El Pequeño’s faux-wood and -brick walls were decorated with posters of South American cracks Neymar, Messi, Falcao and Antonio Valencia plus flags from each South American country in the World Cup. It’s nice that they embrace Pan-South Americanism, but I wanted to embed myself among fierce Ecuador partisans.

The place was partitioned so that there was no real sense of community among the fans. Each time the El Pequeño crowd reacted to a play, I was surprised. Where did that noise come from? I thought when a lone woman behind me screeched after a shot on the Honduran net. No one else seemed very emotional.

I wondered if that’s just the Ecuadorian way — calm, cool, composed (It’s not, I found out later).  The serious supporters sat directly in front of one TV showing the Univision broadcast. Their heads were tilted with the brims of their trucker caps pointed toward the screen during the entire match. They rarely moved. I’m sure they have stiff necks today.

A group of five men and women in Ecuador shirts sat at the neighboring table with a bucket of Coronas. Three watched most of the match, but  the other giggly couple seemed to be more focused on one another.

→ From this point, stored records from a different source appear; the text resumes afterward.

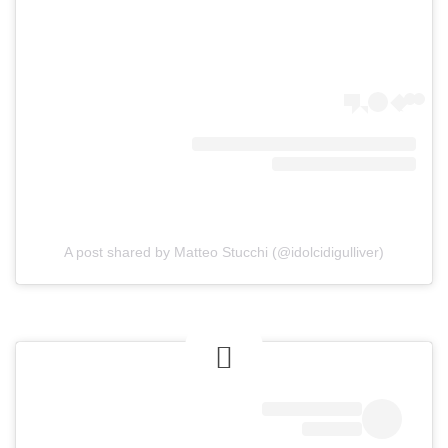
A post shared by Matteo Stucchi (@idolcidigulliver)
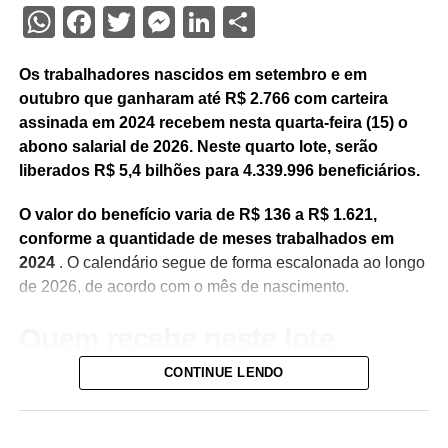
WhatsApp
Facebook
Twitter
Messenger
LinkedIn
Share
Os trabalhadores nascidos em setembro e em
outubro que ganharam até R$ 2.766 com carteira
assinada em 2024 recebem nesta quarta-feira (15) o
abono salarial de 2026. Neste quarto lote, serão
liberados R$ 5,4 bilhões para 4.339.996 beneficiários.
O valor do benefício varia de R$ 136 a R$ 1.621,
conforme a quantidade de meses trabalhados em
2024
. O calendário segue de forma escalonada ao longo
de 2026, de acordo com o mês de nascimento.
Quem recebe neste lote
CONTINUE LENDO
Do total de contemplados em maio:
• 3.840.487 são trabalhadores da iniciativa privada,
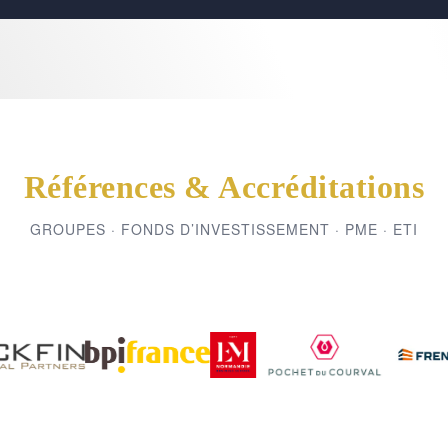
Références & Accréditations
GROUPES · FONDS D’INVESTISSEMENT · PME · ETI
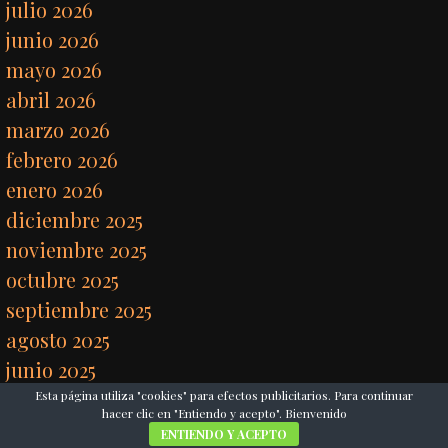
julio 2026
junio 2026
mayo 2026
abril 2026
marzo 2026
febrero 2026
enero 2026
diciembre 2025
noviembre 2025
octubre 2025
septiembre 2025
agosto 2025
junio 2025
mayo 2025
Esta página utiliza "cookies" para efectos publicitarios. Para continuar
hacer clic en "Entiendo y acepto". Bienvenido
abril 2025
ENTIENDO Y ACEPTO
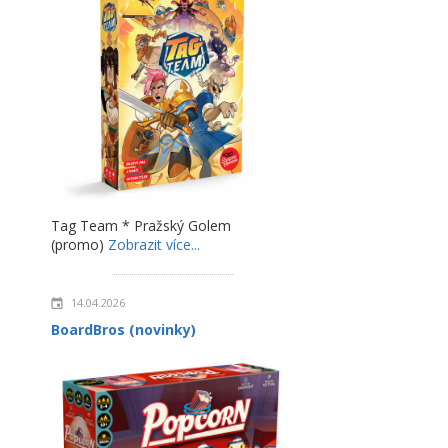
Tag Team * Pražský Golem
(promo)
Zobrazit více...
14.04.2026
BoardBros (novinky)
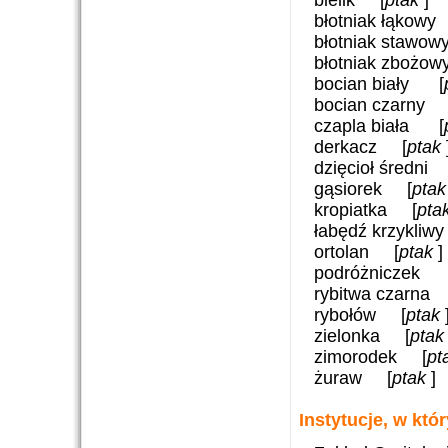
błotniak łąkow
błotniak stawo
błotniak zbożo
bocian biały [
bocian czarny
czapla biała [
derkacz [
ptak
dzięcioł średni
gąsiorek [
pta
kropiatka [
pta
łabędź krzykli
ortolan [
ptak
]
podróżniczek 
rybitwa czarna
rybołów [
ptak
zielonka [
pta
zimorodek [
pt
żuraw [
ptak
]
Instytucje, w kt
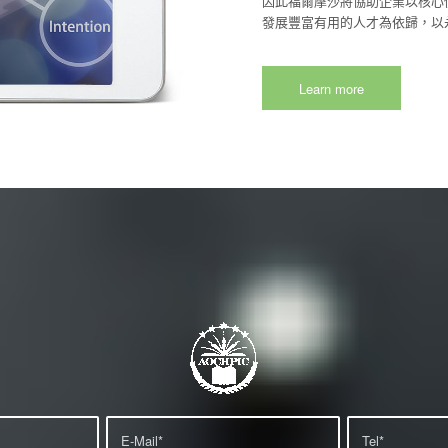
因此福爾摩沙將協助企業以核心
發展豐富有用的人才為依歸，以
Learn more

For the first time, I didn’t talk to any strangers other than our waiters and a cameraman from New York 1 who showed up near the end of the game. Each of the servers wore Ecuador jerseys and holstered scores of red drinking straws in their aprons. Three attended to our table and we didn’t chat much. They did give us some solid straws though, the kind you get with a a Blizzard at Dairy Queen. Love those straws.

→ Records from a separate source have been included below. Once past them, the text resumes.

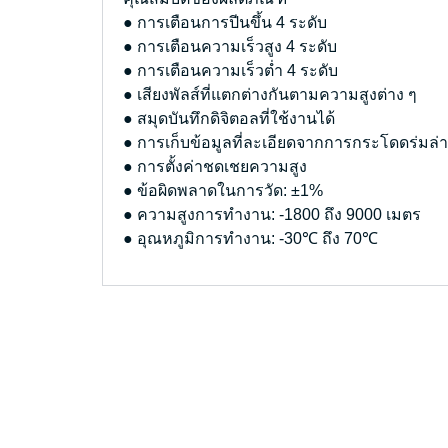
● การเตือนการปีนขึ้น 4 ระดับ
● การเตือนความเร็วสูง 4 ระดับ
● การเตือนความเร็วต่ำ 4 ระดับ
● เสียงพัลส์ที่แตกต่างกันตามความสูงต่าง ๆ
● สมุดบันทึกดิจิตอลที่ใช้งานได้
● การเก็บข้อมูลที่ละเอียดจากการกระโดดร่มล่าส
● การตั้งค่าชดเชยความสูง
● ข้อผิดพลาดในการวัด: ±1%
● ความสูงการทำงาน: -1800 ถึง 9000 เมตร
● อุณหภูมิการทำงาน: -30℃ ถึง 70℃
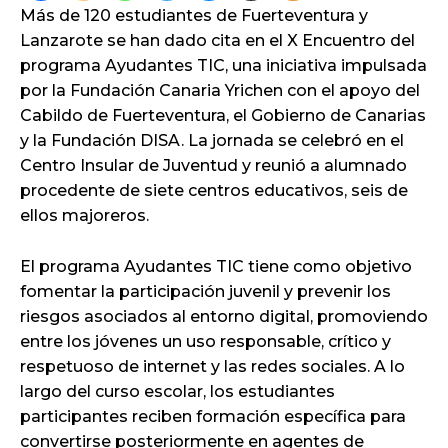
Más de 120 estudiantes de Fuerteventura y
Lanzarote se han dado cita en el X Encuentro del
programa Ayudantes TIC, una iniciativa impulsada
por la Fundación Canaria Yrichen con el apoyo del
Cabildo de Fuerteventura, el Gobierno de Canarias
y la Fundación DISA. La jornada se celebró en el
Centro Insular de Juventud y reunió a alumnado
procedente de siete centros educativos, seis de
ellos majoreros.
El programa Ayudantes TIC tiene como objetivo
fomentar la participación juvenil y prevenir los
riesgos asociados al entorno digital, promoviendo
entre los jóvenes un uso responsable, crítico y
respetuoso de internet y las redes sociales. A lo
largo del curso escolar, los estudiantes
participantes reciben formación específica para
convertirse posteriormente en agentes de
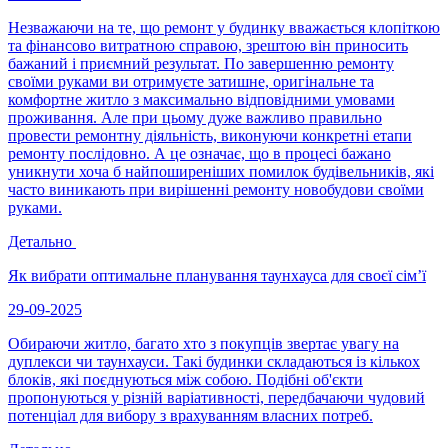
Незважаючи на те, що ремонт у будинку вважається клопіткою
та фінансово витратною справою, зрештою він приносить
бажаний і приємний результат. По завершенню ремонту
своїми руками ви отримуєте затишне, оригінальне та
комфортне житло з максимально відповідними умовами
проживання. Але при цьому дуже важливо правильно
провести ремонтну діяльність, виконуючи конкретні етапи
ремонту послідовно. А це означає, що в процесі бажано
уникнути хоча б найпоширеніших помилок будівельників, які
часто виникають при вирішенні ремонту новобудови своїми
руками.
Детально
Як вибрати оптимальне планування таунхауса для своєї сім’ї
29-09-2025
Обираючи житло, багато хто з покупців звертає увагу на
дуплекси чи таунхауси. Такі будинки складаються із кількох
блоків, які поєднуються між собою. Подібні об'єкти
пропонуються у різній варіативності, передбачаючи чудовий
потенціал для вибору з врахуванням власних потреб.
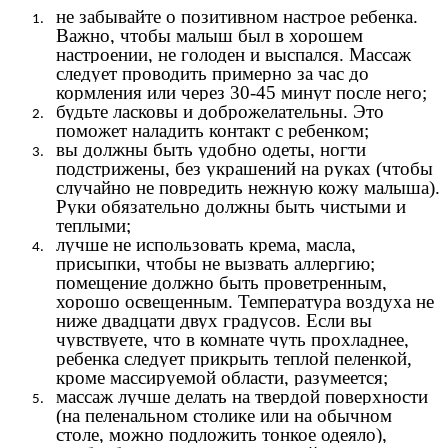
не забывайте о позитивном настрое ребенка.
Важно, чтобы малыш был в хорошем
настроении, не голоден и выспался. Массаж
следует проводить примерно за час до
кормления или через 30-45 минут после него;
будьте ласковы и доброжелательны. Это
поможет наладить контакт с ребенком;
вы должны быть удобно одеты, ногти
подстрижены, без украшений на руках (чтобы
случайно не повредить нежную кожу малыша).
Руки обязательно должны быть чистыми и
теплыми;
лучше не использовать крема, масла,
присыпки, чтобы не вызвать аллергию;
помещение должно быть проветренным,
хорошо освещенным. Температура воздуха не
ниже двадцати двух градусов. Если вы
чувствуете, что в комнате чуть прохладнее,
ребенка следует прикрыть теплой пеленкой,
кроме массируемой области, разумеется;
массаж лучше делать на твердой поверхности
(на пеленальном столике или на обычном
столе, можно подложить тонкое одеяло),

People, including our friend Julia, flowed in and out of the restaurant as the game progressed and eventually all the tables filled up. A group of hipster cyclists arrived near halftime and sat behind us. A few young Latin American men entered alone and sat on stools near the windows. When a flower salesman headed to our table I cringed and prepared for his sale pitch. I figured he would try to sell me a rose, I would refuse, he would gesture to Katie, I would refuse again, he would hand it to Katie then demand money, I would refuse, Katie would hand the rose back, he would give me a dirty look and I would ask him to leave us alone. But before he reached us, he turned around, checked the score on a nearby TV and left the restaurant.

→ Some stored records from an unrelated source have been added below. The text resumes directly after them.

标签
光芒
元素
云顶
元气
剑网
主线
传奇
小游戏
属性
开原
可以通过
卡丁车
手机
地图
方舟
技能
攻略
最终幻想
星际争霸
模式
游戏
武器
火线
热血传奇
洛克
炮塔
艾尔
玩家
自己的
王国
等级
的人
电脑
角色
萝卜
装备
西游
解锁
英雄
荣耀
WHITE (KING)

El Pequeño offered one twist on the typical soccer viewing experience, however. There was a TV showing a pretty scary CGI film called Walking with Dinosaurs to entertain a family with a toddler. Oh, and Katie too. While I watched the game and noted some observations about the environment, *SPOILER ALERT*, Katie delivered an impassioned play-by-play of a young dino escaping white water rapids and a top-notch recap of a Triceratops snapping a T-Rex’s wimpy arm.

I had hoped to watch the game with my friend Gustavo, whose dad is from Ecuador, but Gus couldn’t join us because he was celebrating his dad’s birthday. Another Ecuadorian friend, Manuel, told me he was also watching the game at home. Perhaps people from Ecuador cherish the time they share with their families and prefer to watch La Tri with their abuelitas en casa.

Whatever the case, no one seemed content to stay at home after Ecuador’s 2-1 victory. Roosevelt Avenue was a cacophony of honking car horns and screaming fans. I guess they are not subdued after all. Reveling passengers stood up out of sunroofs and shrieked like Vegas bachelorette party-goers drinking Andre in a stretch limo. Passing cars draped with red, yellow and blue flags responded with rhythmic honks, which were answered with more honks, which were answered with more honks. It sounded awful, but at least it was an expression of joy and passion. LPQ provided the kind of impromptu, outlandish celebration I looked forward to experiencing during this World Cup.

Ecuador fans
Fans of Ecuador celebrate their victory over Honduras as they drive down Roosevelt Avenue

OVERALL ATMOSPHERE: 5/10 in El Pequeño, which lacked energy and community among the fans. Again — zero high-fives or fist bumps distributed, my all-time low.

9/10 in Jackson Heights, aka La Pequeña Quito, which provided the kind of neighborhood-wide excitement I was looking for. As we headed to the train, a young boy waving an Ecuador flag sprinted along the sidewalk while his dad held a soccer ball and chased him. That was beautiful!